A county prosecutor has offered to open his own home to house newly released sex offenders until they can land jobs and places to live.

Polk County District Attorney John Fisher (search) asked officials for permission to let up to 15 sex offenders a year stay with him for no longer than 60 days each.

"It is my hope, if I did this first, we might find others would who would be willing to do it," he told The Associated Press in a telephone interview. "I wasn't able to see any other viable alternatives."

Finding housing for newly released sex offenders (search) has been a problem stretching back several years.
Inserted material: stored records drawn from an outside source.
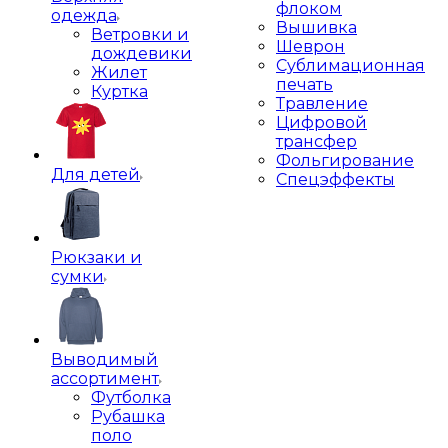
флоком
одежда
Вышивка
Ветровки и
Шеврон
дождевики
Сублимационная
Жилет
печать
Куртка
Травление
Цифровой
трансфер
Фольгирование
Для детей
Спецэффекты
Рюкзаки и
сумки
Выводимый
ассортимент
Футболка
Рубашка
поло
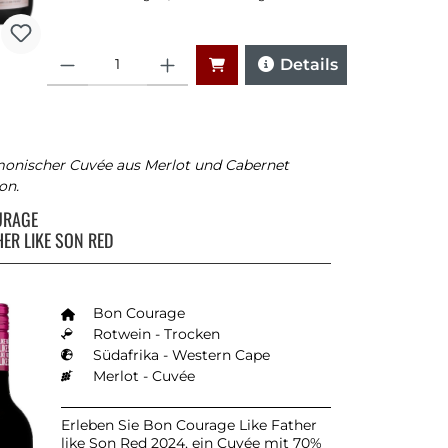
Anzahl
Details
monischer Cuvée aus Merlot und Cabernet
on.
URAGE
HER LIKE SON RED
Bon Courage
Rotwein - Trocken
Südafrika - Western Cape
Merlot - Cuvée
Erleben Sie Bon Courage Like Father
like Son Red 2024, ein Cuvée mit 70%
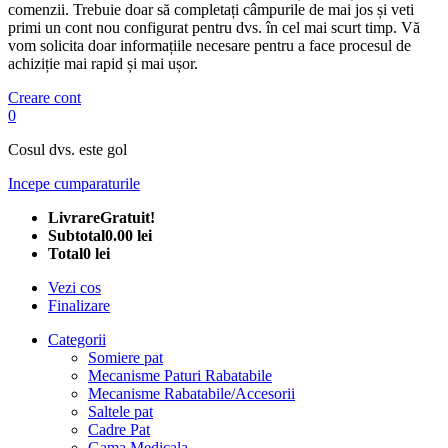
comenzii. Trebuie doar să completați câmpurile de mai jos și veti
primi un cont nou configurat pentru dvs. în cel mai scurt timp. Vă
vom solicita doar informațiile necesare pentru a face procesul de
achiziție mai rapid și mai ușor.
Creare cont
0
Cosul dvs. este gol
Incepe cumparaturile
Livrare
Gratuit!
Subtotal
0.00 lei
Total
0 lei
Vezi cos
Finalizare
Categorii
Somiere pat
Mecanisme Paturi Rabatabile
Mecanisme Rabatabile/Accesorii
Saltele pat
Cadre Pat
Gama Medicala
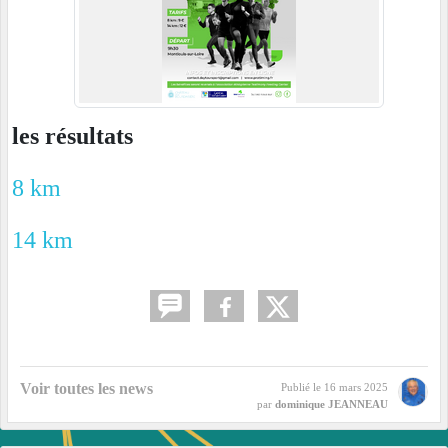
les résultats
8 km
14 km
Voir toutes les news
Publié le
16 mars 2025
par
dominique JEANNEAU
They are allowed to live in transitional housing for up to 60 days, but then have to move to a place of their own.

Some find housing through friends, family or church groups, but others have nowhere to go.

Fisher said he isn't looking forward to opening his home to offenders, but hopes it could move the county toward a long-term solution.

"Some means need to be found to transition these people back to society," Fisher told the Statesman-Journal. "From a gut perspective, I'm probably less afraid than the general public of these people. Rightly or wrongly, they are seen as inhuman monsters but mostly they're pathetic human beings."

Fisher, who is single, said he would pay for installing locks on some of the doors in his house and would accept only nonpredatory offenders.

He said he hadn't yet told relatives about his offer, but friends "have expressed concern."

County officials are to meet Friday to discuss the district attorney's idea.